L’Université ouverte indonésienne UT a signé, le 10 août 2026 à Jakarta, un protocole d’accord avec la confédération syndicale KSPSI visant à permettre aux travailleurs de convertir leurs expériences professionnelles antérieures en crédits académiques (units de crédit semestrielles ou SKS). La mesure, présentée comme une voie d’accès accélérée aux diplômes supérieurs, a été officialisée en présence du ministre de l’Enseignement supérieur, des Sciences et de la Technologie, Brian Yuliarto, du recteur d’UT Ali Muktiyanto et du président de KSPSI Jumhur Hidayat.
Reconnaissance des acquis et réduction de la durée d’études
Le mécanisme retenu repose sur la reconnaissance de l’apprentissage préalable (RPL) : les expériences d’emploi et les compétences acquises sur le terrain peuvent être évaluées et reconnues comme faisant partie de la charge d’enseignement d’un cursus universitaire. Selon les acteurs du dossier, ce dispositif permettrait d’abréger la durée des études pour les travailleurs engagés.
« Avec cette collaboration, les expériences passées d’apprentissage des travailleurs peuvent aussi accélérer la fin des études. Par exemple, ce qui devrait prendre quatre ans peut prendre seulement trois ans »,
a indiqué le ministre Brian Yuliarto lors de la signature. Le texte ne détaille pas le nombre exact de SKS qui pourront être attribués ni les critères précis d’évaluation, mais il met en place un cadre formel reconnaissant la valeur pédagogique des parcours professionnels.
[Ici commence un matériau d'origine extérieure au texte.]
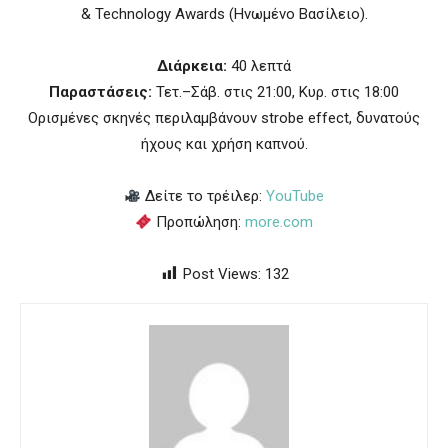
& Technology Awards (Ηνωμένο Βασίλειο).
Διάρκεια:
40 λεπτά
Παραστάσεις:
Τετ.–Σάβ. στις 21:00, Κυρ. στις 18:00
Ορισμένες σκηνές περιλαμβάνουν strobe effect, δυνατούς
ήχους και χρήση καπνού.
Δείτε το τρέιλερ:
YouTube
Προπώληση:
more.com
Post Views:
132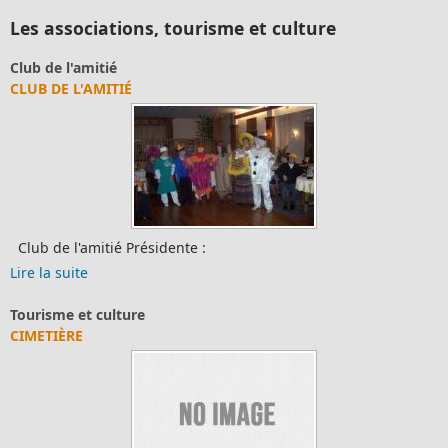
Les associations, tourisme et culture
Club de l'amitié
CLUB DE L'AMITIÉ
Club de l'amitié Présidente :
Lire la suite
Tourisme et culture
CIMETIÈRE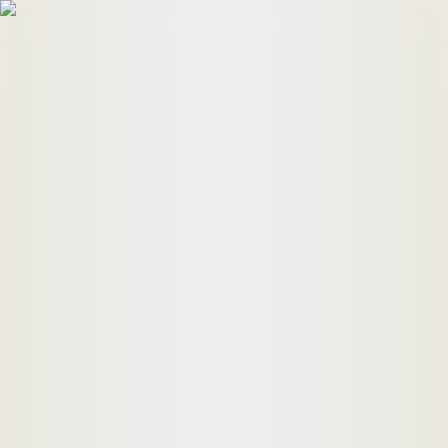
HomeBuyers
HomeHug
ติดต่อเรา
ค้นหาด่วน
ทรัพย์ขาย
ทรัพย์เช่า
บทความ
คำนวณสินเชื่อ
เข้าสู่ระบบ
ลงประกาศอสังหาฯ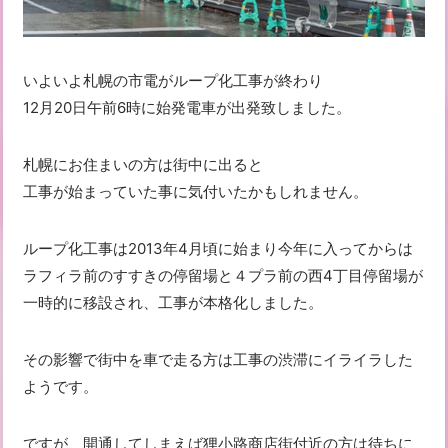
いよいよ札幌の市電がループ化工事が終わり
12月20日午前6時に始発電車が出発致しました。
札幌にお住まいの方は街中に出ると
工事が始まっていた事に気付いたかもしれません。
ループ化工事は2013年4月頃に始まり今年に入ってからは
ラフィラ前のすすきの停留場と４プラ前の西4丁目停留場が
一時的に移設され、工事が本格化しました。
その影響で街中を車で走る方は工事の渋滞にイライラした
ようです。
ですが、開通してしまえば狸小路商店街付近の方は待ちに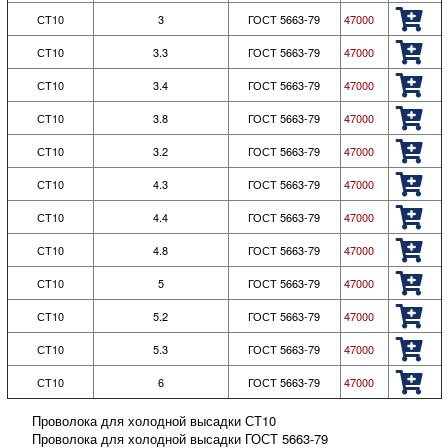
СТ10
3
ГОСТ 5663-79
47000
СТ10
3.3
ГОСТ 5663-79
47000
СТ10
3.4
ГОСТ 5663-79
47000
СТ10
3.8
ГОСТ 5663-79
47000
СТ10
3.2
ГОСТ 5663-79
47000
СТ10
4.3
ГОСТ 5663-79
47000
СТ10
4.4
ГОСТ 5663-79
47000
СТ10
4.8
ГОСТ 5663-79
47000
СТ10
5
ГОСТ 5663-79
47000
СТ10
5.2
ГОСТ 5663-79
47000
СТ10
5.3
ГОСТ 5663-79
47000
СТ10
6
ГОСТ 5663-79
47000
Проволока для холодной высадки СТ10
Проволока для холодной высадки ГОСТ 5663-79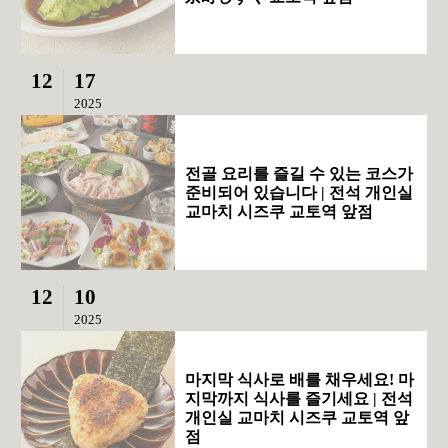
12
17
2025
전골 요리를 즐길 수 있는 코스가
준비되어 있습니다 | 전석 개인실
교마치 시즈쿠 교토역 앞점
12
10
2025
마지막 식사로 배를 채우세요! 마
지막까지 식사를 즐기세요 | 전석
개인실 교마치 시즈쿠 교토역 앞
점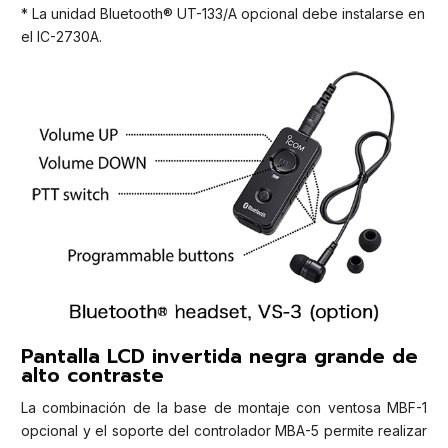
* La unidad Bluetooth® UT-133/A opcional debe instalarse en
el IC-2730A.
Pantalla LCD invertida negra grande de
alto contraste
La combinación de la base de montaje con ventosa MBF-1
opcional y el soporte del controlador MBA-5 permite realizar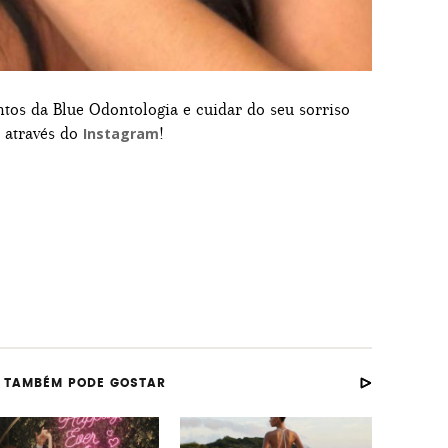
tos da Blue Odontologia e cuidar do seu sorriso
o através do
!
Instagram
 TAMBÉM PODE GOSTAR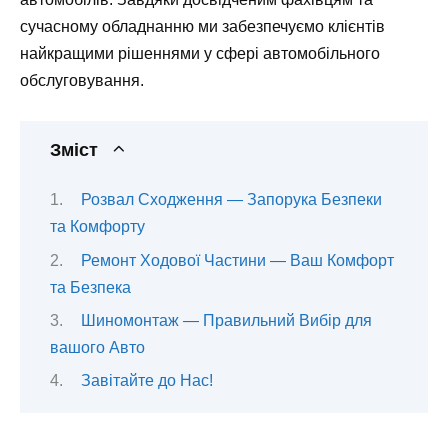
сучасному обладнанню ми забезпечуємо клієнтів
найкращими рішеннями у сфері автомобільного
обслуговування.
Зміст
Розвал Сходження — Запорука Безпеки
та Комфорту
Ремонт Ходової Частини — Ваш Комфорт
та Безпека
Шиномонтаж — Правильний Вибір для
вашого Авто
Завітайте до Нас!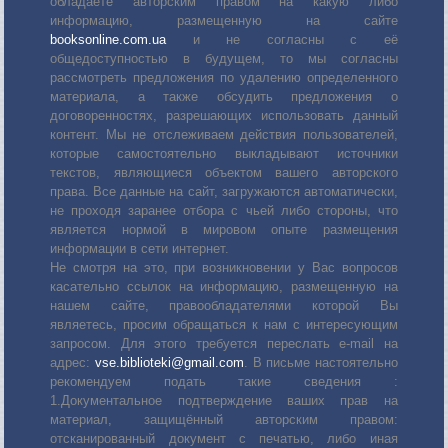
обладаете авторским правом на какую либо
информацию, размещенную на сайте
booksonline.com.ua
и не согласны с её
общедоступностью в будущем, то мы согласны
рассмотреть предложения по удалению определенного
материала, а также обсудить предложения о
договоренностях, разрешающих использовать данный
контент. Мы не отслеживаем действия пользователей,
которые самостоятельно выкладывают источники
текстов, являющиеся объектом вашего авторского
права. Все данные на сайт, загружаются автоматически,
не проходя заранее отбора с чьей либо стороны, что
является нормой в мировом опыте размещения
информации в сети интернет.
Не смотря на это, при возникновении у Вас вопросов
касательно ссылок на информацию, размещенную на
нашем сайте, правообладателями которой Вы
являетесь, просим обращаться к нам с интересующим
запросом. Для этого требуется переслать е-mail на
адрес:
vse.biblioteki@gmail.com
. В письме настоятельно
рекомендуем подать такие сведения :
1.Документальное подтверждение ваших прав на
материал, защищённый авторским правом:
отсканированный документ с печатью, либо иная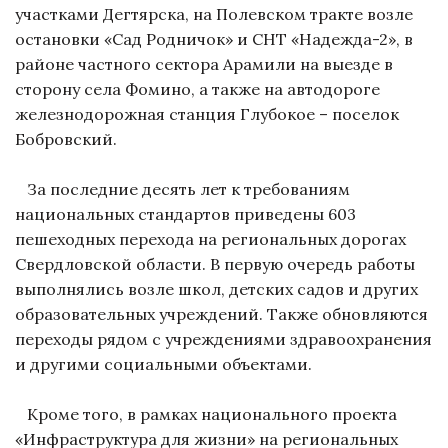
участками Дегтярска, на Полевском тракте возле
остановки «Сад Родничок» и СНТ «Надежда-2», в
районе частного сектора Арамили на выезде в
сторону села Фомино, а также на автодороге
железнодорожная станция Глубокое – поселок
Бобровский.
За последние десять лет к требованиям
национальных стандартов приведены 603
пешеходных перехода на региональных дорогах
Свердловской области. В первую очередь работы
выполнялись возле школ, детских садов и других
образовательных учреждений. Также обновляются
переходы рядом с учреждениями здравоохранения
и другими социальными объектами.
Кроме того, в рамках национального проекта
«Инфраструктура для жизни» на региональных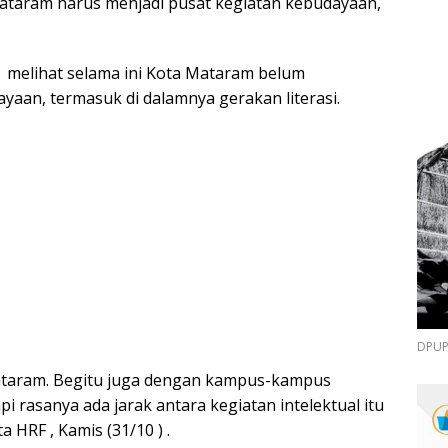
Mataram harus menjadi pusat kegiatan kebudayaan,
 melihat selama ini Kota Mataram belum
yaan, termasuk di dalamnya gerakan literasi.
DPUPR
Mataram. Begitu juga dengan kampus-kampus
i rasanya ada jarak antara kegiatan intelektual itu
HRF , Kamis (31/10 ) .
Public cible et conditions financières
Si l’accord est signé entre l’UT et la confédération KSPSI, ses bénéfices ne sont pas exclusifs aux seuls syndiqués : le programme est aussi ouvert aux travailleurs d’autres confédérations et fédérations. Le recteur d’UT a précisé que l’université envisageait également d’appliquer des tarifs de scolarité spécifiques aux participants issus de groupes de travailleurs organisés.
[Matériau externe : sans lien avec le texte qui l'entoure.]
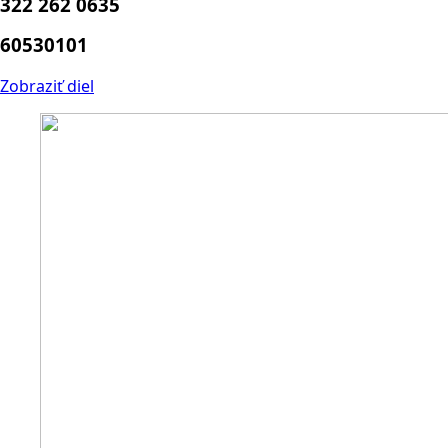
322 262 0635
60530101
Zobraziť diel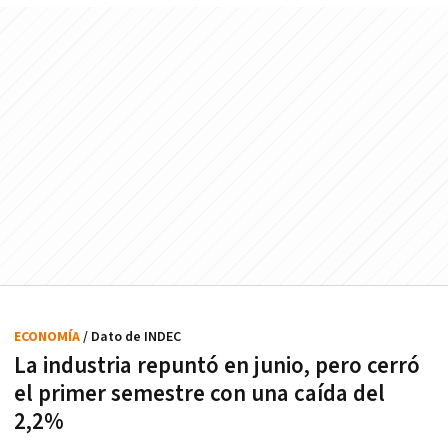
ECONOMÍA
/ Dato de INDEC
La industria repuntó en junio, pero cerró
el primer semestre con una caída del
2,2%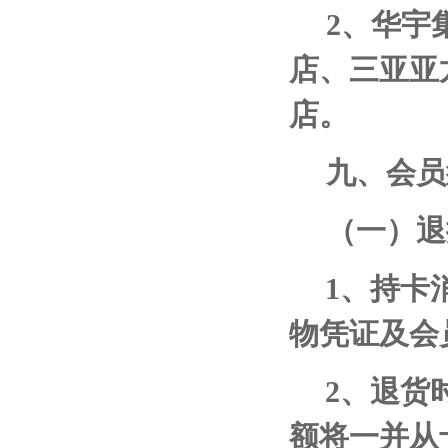
2
、华宇
店、三亚亚
店。
九、会员
（一）退
1
、持卡
物凭证及会
2
、退货
额将一并从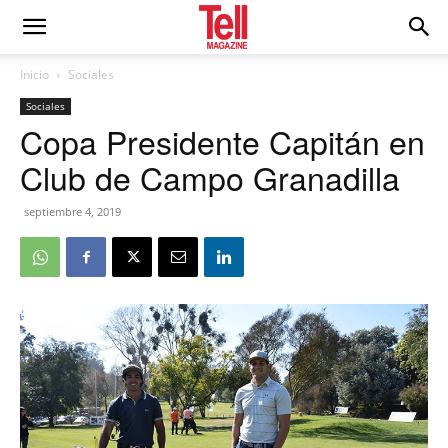
Inicio
Sociales
Sociales
Copa Presidente Capitán en
Club de Campo Granadilla
septiembre 4, 2019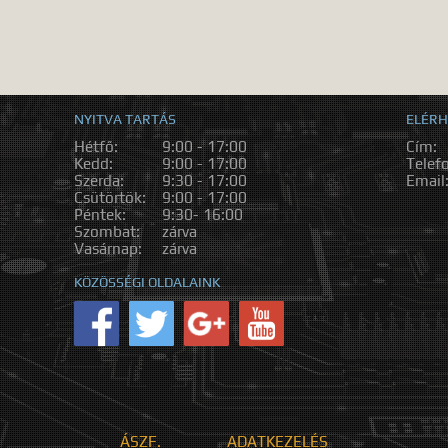
NYITVA TARTÁS
ELÉRH
Hétfő:
9:00 - 17:00
Cím:
Kedd:
9:00 - 17:00
Telef
Szerda:
9:30 - 17:00
Email
Csütörtök:
9:00 - 17:00
Péntek:
9:30- 16:00
Szombat:
zárva
Vasárnap:
zárva
KÖZÖSSÉGI OLDALAINK
ÁSZF.
ADATKEZELÉS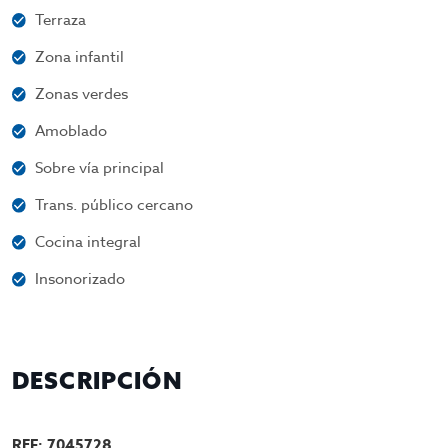
Terraza
Zona infantil
Zonas verdes
Amoblado
Sobre vía principal
Trans. público cercano
Cocina integral
Insonorizado
DESCRIPCIÓN
REF: 7045728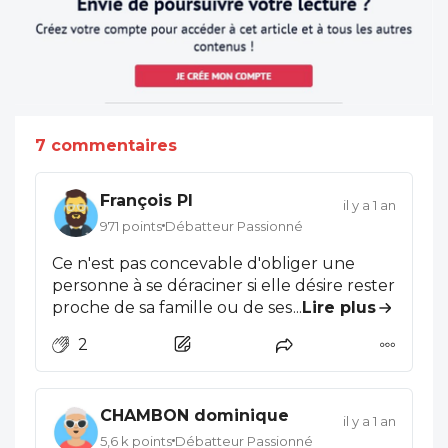
7 commentaires
François Pl
il y a 1 an
971 points
Débatteur Passionné
Ce n'est pas concevable d'obliger une
personne à se déraciner si elle désire rester
proche de sa famille ou de ses amis quand
...
Lire plus
elle débute sa vie professionnelle ... ou
2
dans un lieu où il faudra mettre ses
enfants en internat dès le secondaire... ou
là où il n'y a pas d'offre culturelle jugée
CHAMBON dominique
suffisante (chacun est libre d'avoir ses
il y a 1 an
besoins en la matière) ... ou là où il n'y a pas
5,6 k points
Débatteur Passionné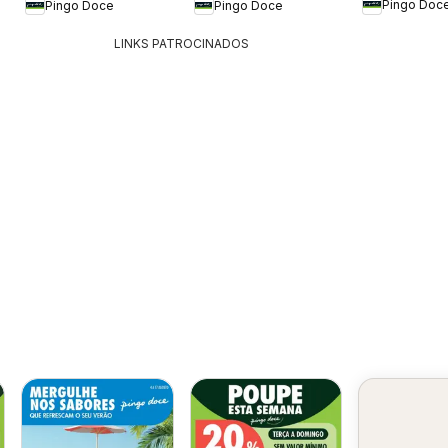
Pingo Doc
Pingo Doce
Pingo Doce
Aulas 202
Hipers
LINKS PATROCINADOS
- Ouverture à plusieurs confédérations : pas de restriction aux seuls membres de la KSPSI.
- Utilisation de la reconnaissance des acquis (RPL) pour valider des SKS.
- Possibilité annoncée de réductions de frais de scolarité pour les travailleurs inscrits via ce dispositif.
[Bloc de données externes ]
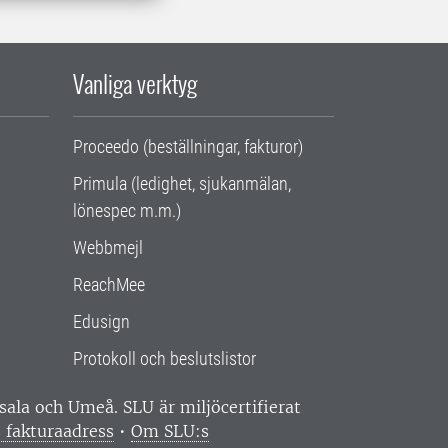
Vanliga verktyg
Proceedo (beställningar, fakturor)
Primula (ledighet, sjukanmälan,
lönespec m.m.)
Webbmejl
ReachMee
Edusign
Protokoll och beslutslistor
ppsala och Umeå.
SLU är miljöcertifierat
 fakturaadress
•
Om SLU:s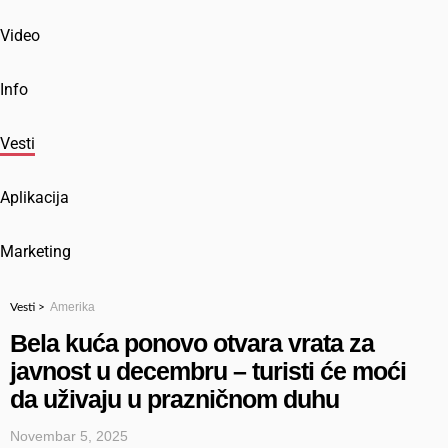
Video
Info
Vesti
Aplikacija
Marketing
Amerika
Vesti >
Bela kuća ponovo otvara vrata za
javnost u decembru – turisti će moći
da uživaju u prazničnom duhu
Novembar 5, 2025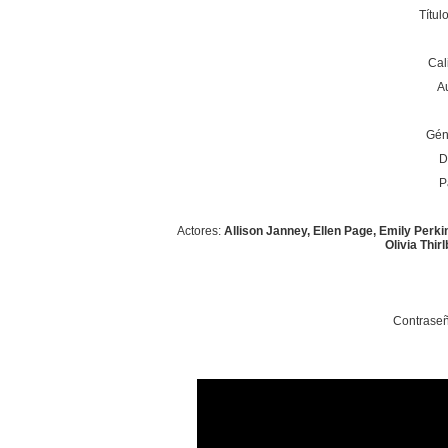
Títul
Cal
A
Gén
D
P
Actores:
Allison Janney, Ellen Page, Emily Perk
Olivia Thir
Contraseñ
Ali Muktiyanto a évoqué la mise en place de remises spéciales pour ces étudiants, sans pour autant préciser les montants ou la mécanique d’attribution. Les modalités financières et administratives demanderont donc des précisions complémentaires avant mise en œuvre opérationnelle.
Enjeux et conséquences
Ce type d’initiative s’inscrit dans une tendance mondiale qui valorise la formation tout au long de la vie et la mobilité des compétences entre monde du travail et enseignement supérieur. Pour les travailleurs, la validation d’acquis peut réduire l’investissement en temps et en coûts pour obtenir un diplôme ; pour les employeurs et l’économie, elle peut contribuer à une main-d’œuvre mieux formée et formalisée.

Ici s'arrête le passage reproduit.